Here are a few other simple guidelines to help you out. Don’t skim if you already have a budget. These apply to you too.
- Make your budget match your dinner plate. In theory, dinner plates are 1/4 meat, 1/4 starch and 1/2 should be produce, right? Your budget should reflect this as well. If your monthly grocery budget is $400, then only $100 should be going towards meat, $100 towards starches and $200 towards produce. (This is food for thought people – theory – not financial advice. Marinate on this for a little bit and we’ll talk more details soon.)
- Processed food costs more than real food. Despite what the nay-sayers say, this is true. A simple loaf of homemade bread costs 25¢. Your loaf will be made entirely with real food, nothing artificial and no preservatives. Try to find a loaf meeting that criteria at the store and you’re easily looking at $3 a pop. A “family size” bag of potato chips will run $4.25 where one pound of in-season fruit will be only a buck. Stop wasting your money on the junk and buy the cheap (real) food instead.

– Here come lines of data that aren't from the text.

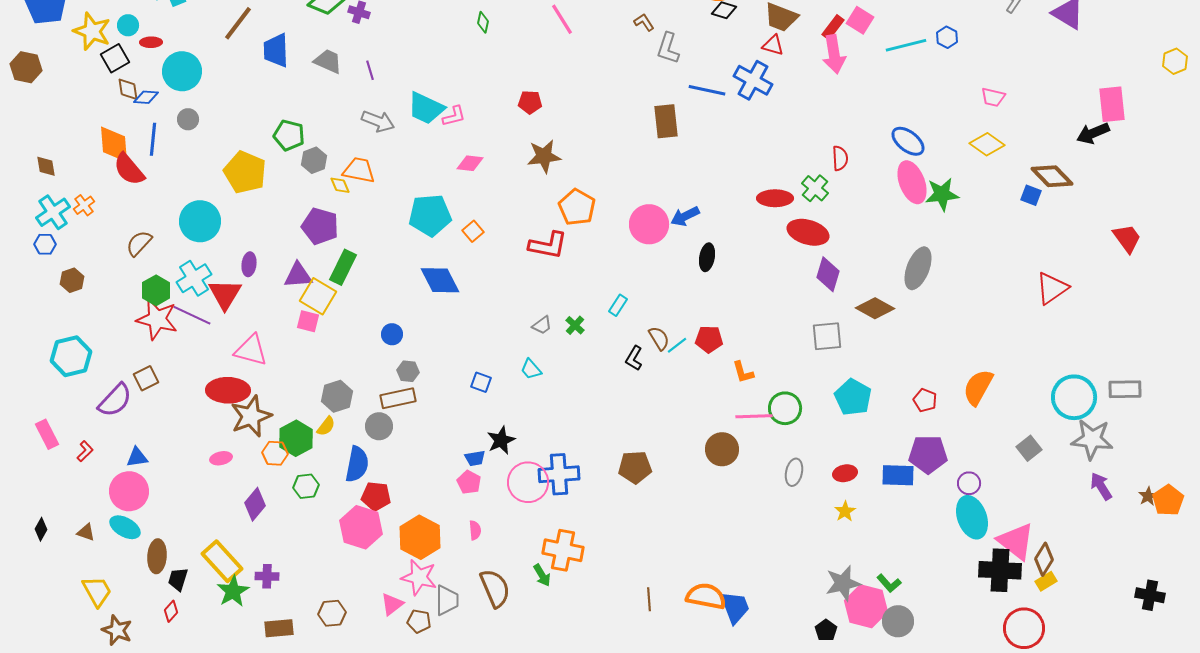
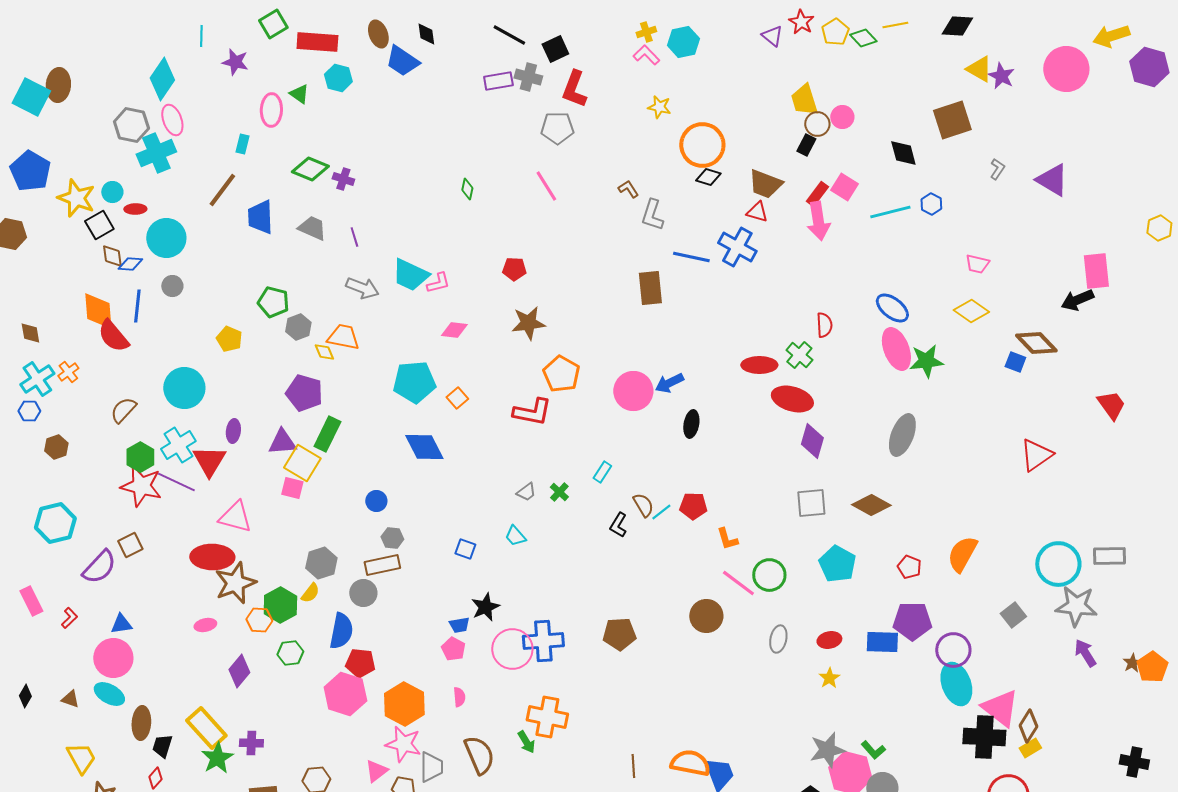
yellow pentagon: (245, 172) -> (229, 339), size x0.6
brown diamond: (875, 308) -> (871, 505), moved
pink line: (754, 416) -> (738, 583), turned 39
purple circle: (969, 483) -> (953, 650), size x1.5

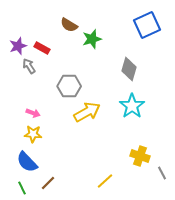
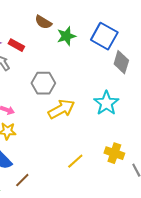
blue square: (147, 25) -> (104, 36), moved, turned -36
gray diamond: (129, 69) -> (121, 62), moved
yellow line: (105, 181) -> (75, 161), moved

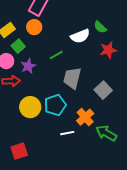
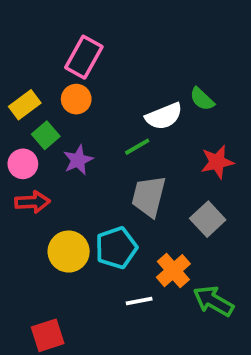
red star: (108, 50) -> (217, 162), moved
green line: (56, 55) -> (137, 147), moved
purple star: (28, 66) -> (78, 160), moved

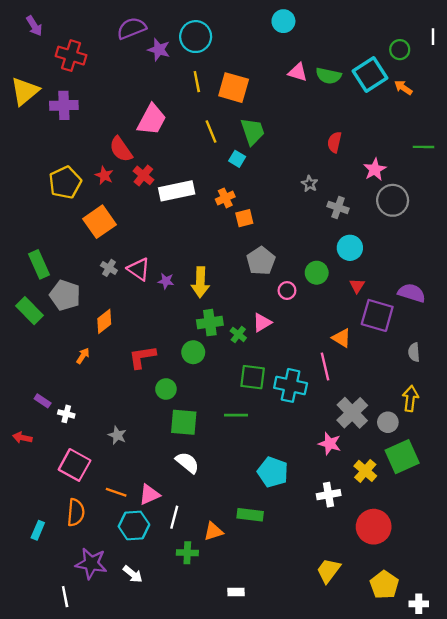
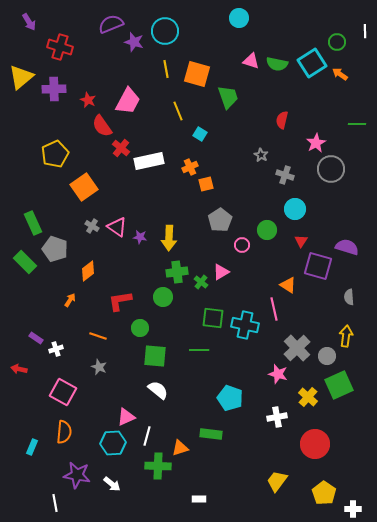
green trapezoid: (253, 131) -> (228, 97), moved
red star: (104, 175) -> (88, 100), moved
white cross: (66, 414) -> (56, 349), turned -32
orange line: (116, 492) -> (98, 336), moved
green cross: (187, 553) -> (158, 466), size x1.4

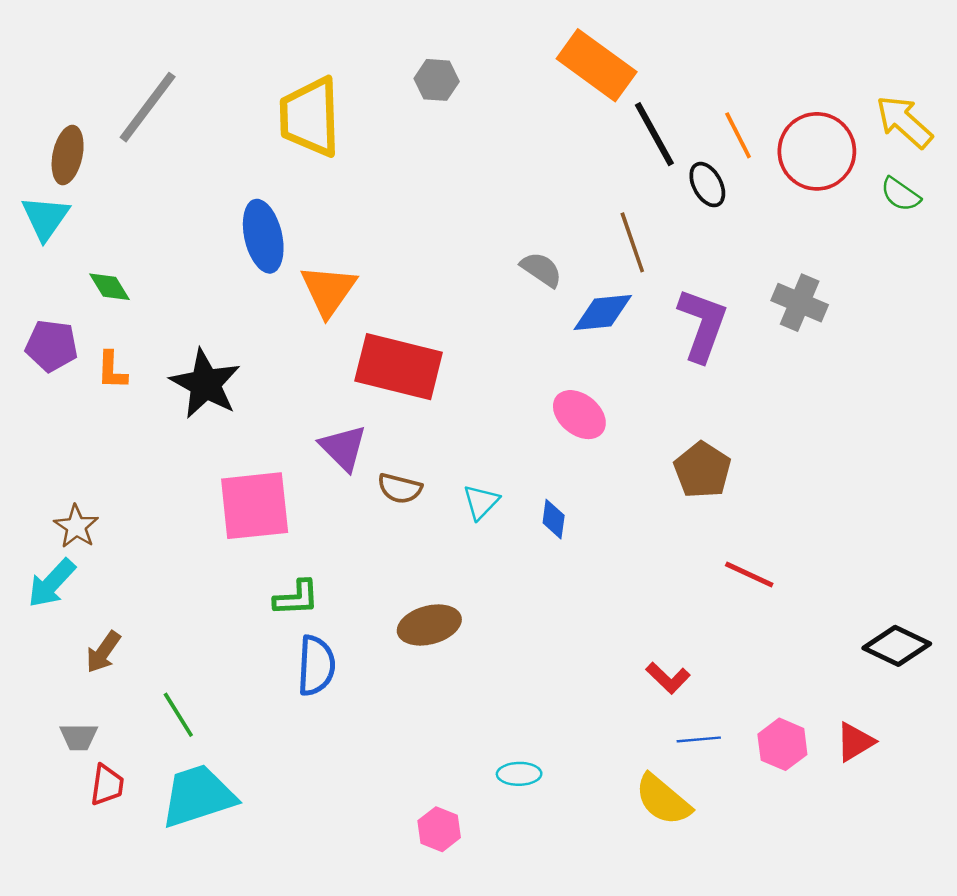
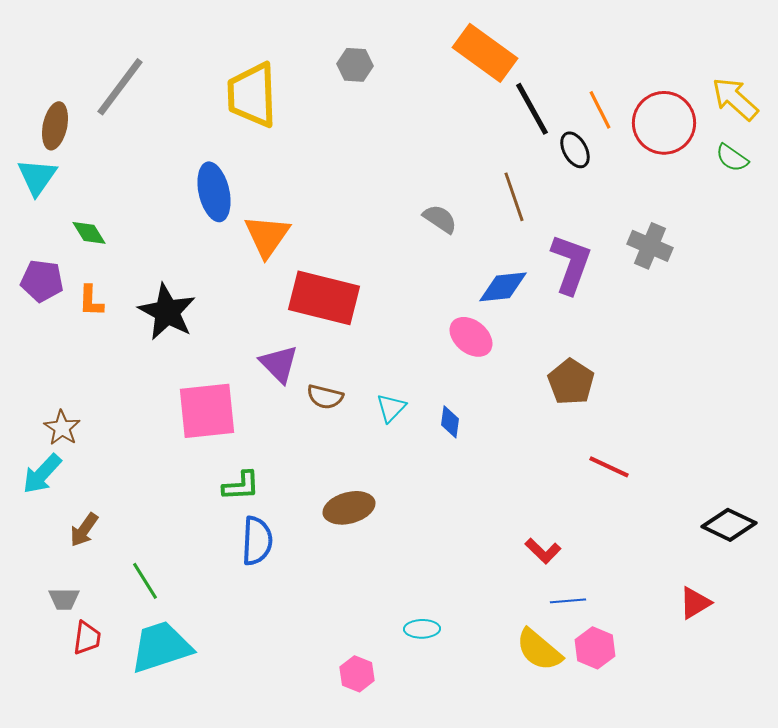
blue diamond: (603, 312) -> (503, 287), moved
pink hexagon: (782, 744) -> (595, 648), moved

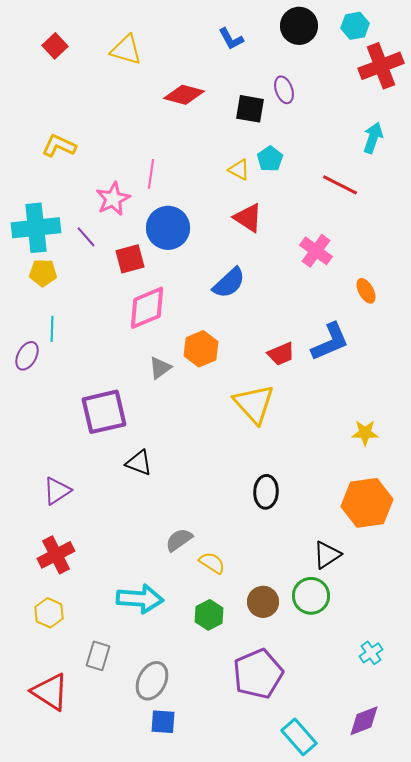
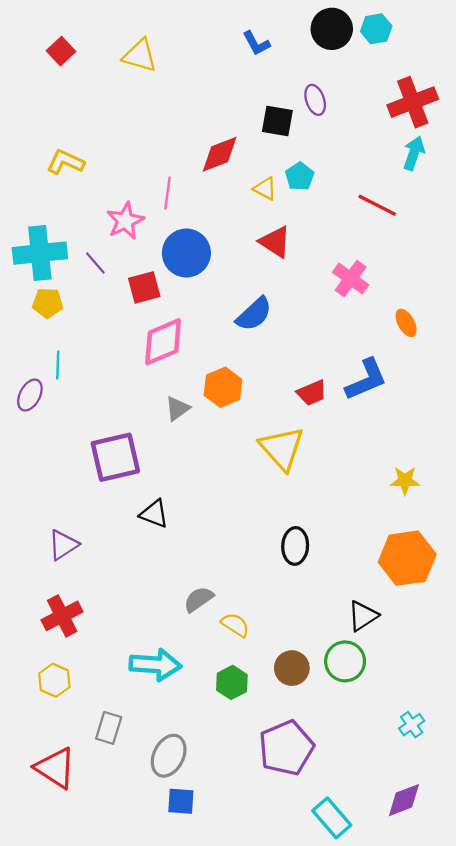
cyan hexagon: (355, 26) -> (376, 29), moved
red cross: (381, 66) -> (413, 102), moved
red diamond: (184, 95) -> (220, 154), moved, turned -36

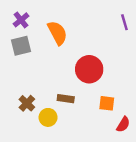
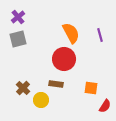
purple line: (124, 22) -> (100, 35), moved
orange semicircle: (57, 33) -> (71, 33), moved
red circle: (89, 69) -> (64, 59), moved

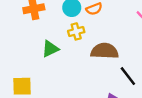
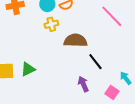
green triangle: (50, 49) -> (28, 69), moved

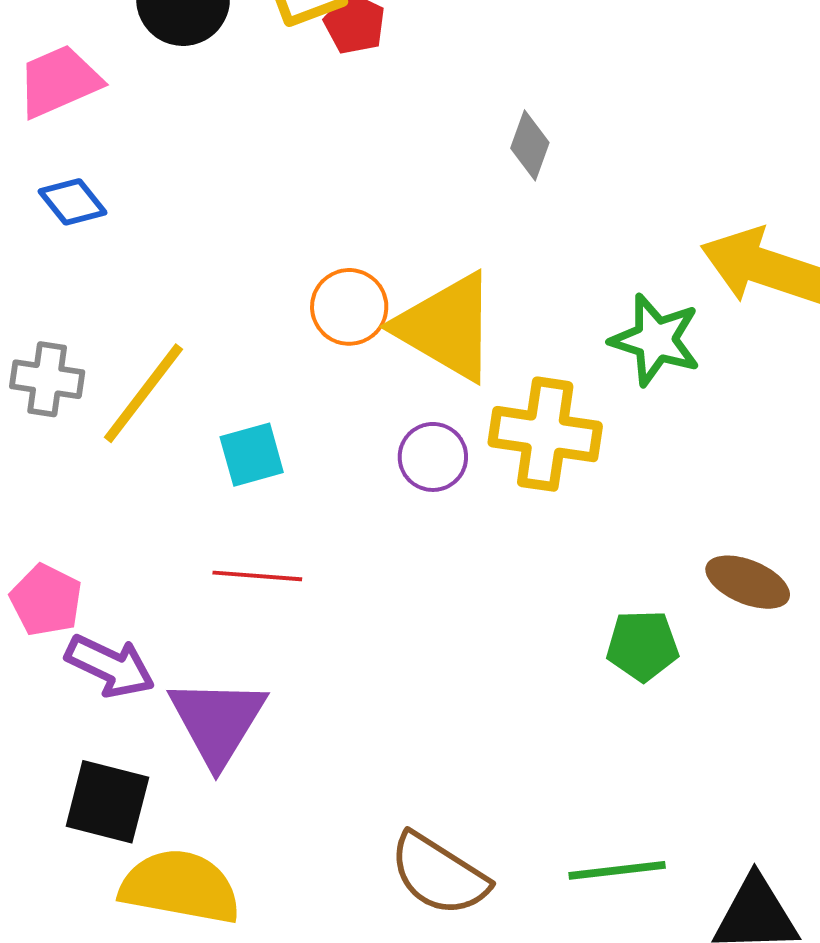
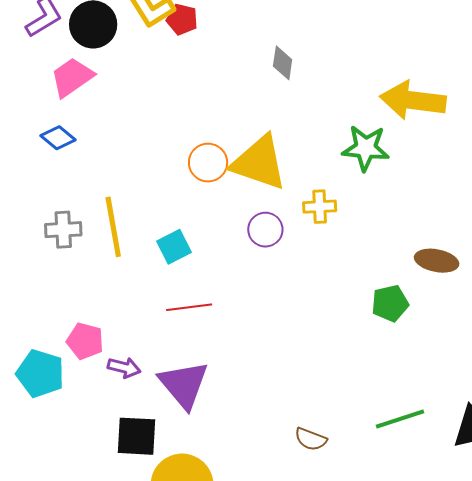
pink trapezoid: (59, 81) -> (72, 77), moved
yellow line: (143, 393) -> (113, 227), turned -36
yellow cross: (545, 434) -> (320, 207), size x0.6
purple arrow: (110, 666) -> (124, 368), size x0.7
brown semicircle: (439, 874) -> (311, 439), size x0.6

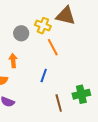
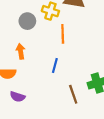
orange line: (53, 47) -> (63, 34), turned 30

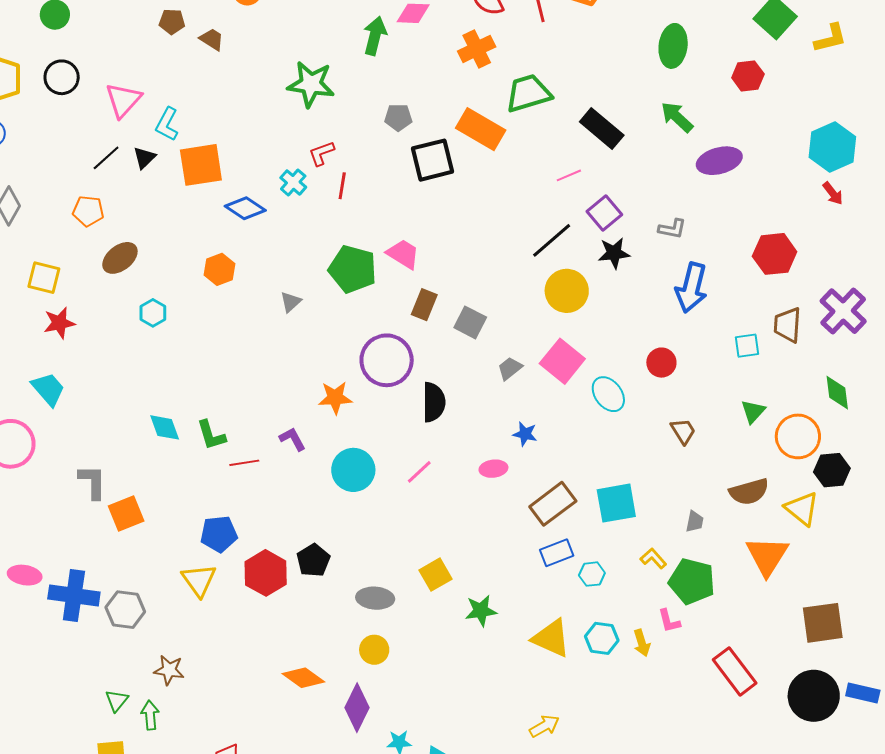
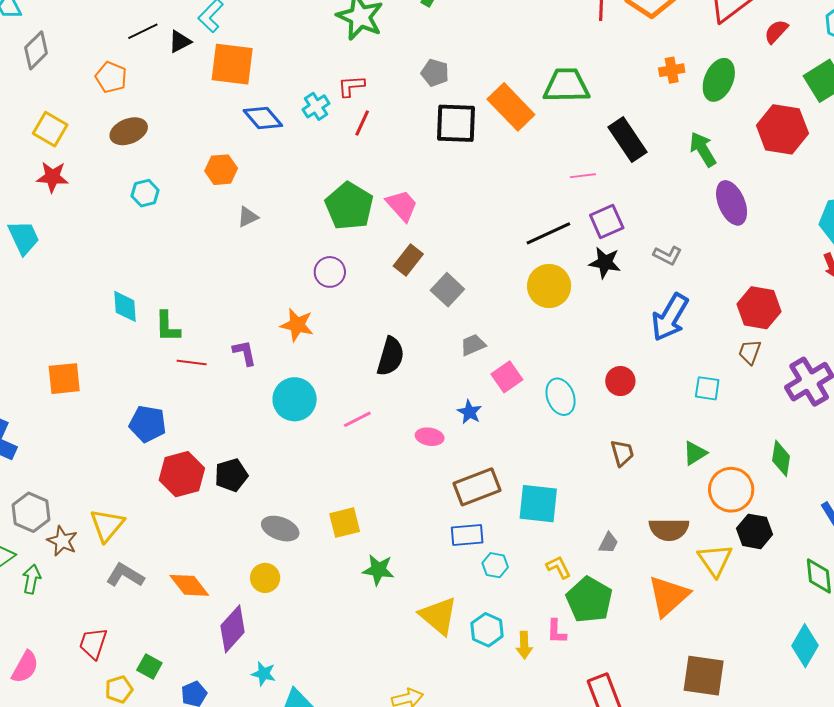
orange cross: (477, 49) -> (672, 70), moved, size x0.7
red hexagon: (748, 76) -> (782, 129), size x1.6
purple ellipse: (719, 161) -> (732, 203), turned 66
gray triangle: (291, 302) -> (248, 217), moved
brown trapezoid: (787, 325) -> (750, 352), moved, size x0.7
purple circle: (387, 360) -> (330, 272), moved, size x0.6
pink square: (562, 361) -> (507, 377), moved, size x0.7
gray L-shape: (92, 482) -> (125, 575), moved, turned -75
yellow triangle: (199, 580) -> (107, 525), moved
gray hexagon: (125, 610) -> (31, 512), moved

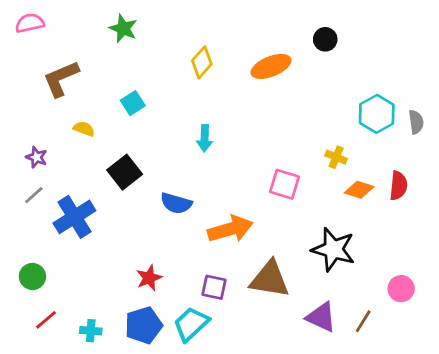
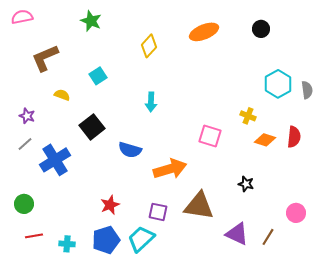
black circle: (325, 39) -> (261, 29), moved
orange ellipse: (271, 66) -> (204, 32), moved
black star: (333, 249) -> (246, 184), size x0.5
red line: (46, 320) -> (34, 236), turned 30

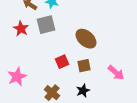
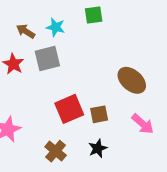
brown ellipse: (86, 39) -> (132, 80), moved
red square: (62, 62) -> (69, 109), size x1.5

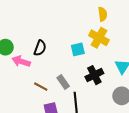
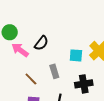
gray rectangle: (63, 82) -> (54, 71), moved

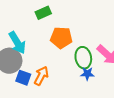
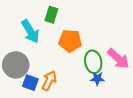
green rectangle: (43, 13) -> (51, 15), turned -49
cyan arrow: (17, 43) -> (30, 31), moved

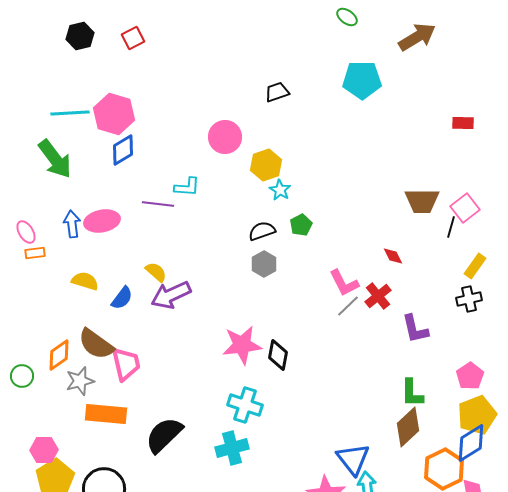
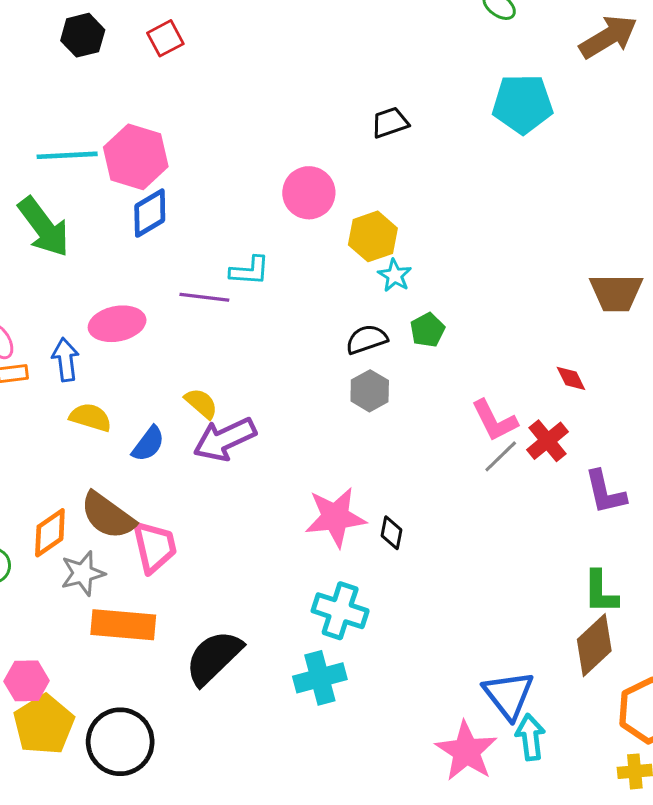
blue arrow: (72, 224) -> (66, 360), moved
black diamond: (278, 355) -> (392, 533), size x0.7

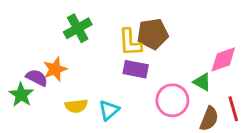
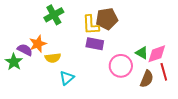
pink diamond: (223, 59) -> (157, 54), moved
yellow semicircle: (76, 106) -> (53, 58), moved
cyan triangle: (109, 110) -> (67, 78), moved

- Look at your budget in terms of percentages. Financial advisor Dave Ramsey recommends the average family’s food budget (including eating out) to be 5-15% of their monthly income. There are things to consider though – size of family, where you live, dietary restrictions, etc., – so I’m not saying Ramsey’s estimate is the absolute line drawn in the sand. However, it is a decent guideline to consider. If your grocery budget is sitting at 50% right now, I’d be willing to guess you’re spending a little more than is really necessary on food. 😉
- Convenience costs more than hard work. Want to be able to pull breakfast sandwiches from the freezer each morning? Then set aside an hour on Sunday and make enough for the whole week. Pre-packaged convenience foods are marked up exponentially because there’s very little work involved on the consumer’s end. In reality, you’re paying for the convenience, not the food. Take for example this 4-count box of Jimmy Dean biscuit sandwiches that Groceries-Express has for $7.19. We’re paying $1.80 per pre-cooked sandwich, but we’d only pay $0.56 if we made them ourselves (14¢ for one egg, 13¢ for one sausage patty, 4¢ per biscuit and 25¢ for one slice of cheese). Make them yourself and you’ll end up with three times as many sandwiches for the same cost! Cut out the convenience and get your hands dirty!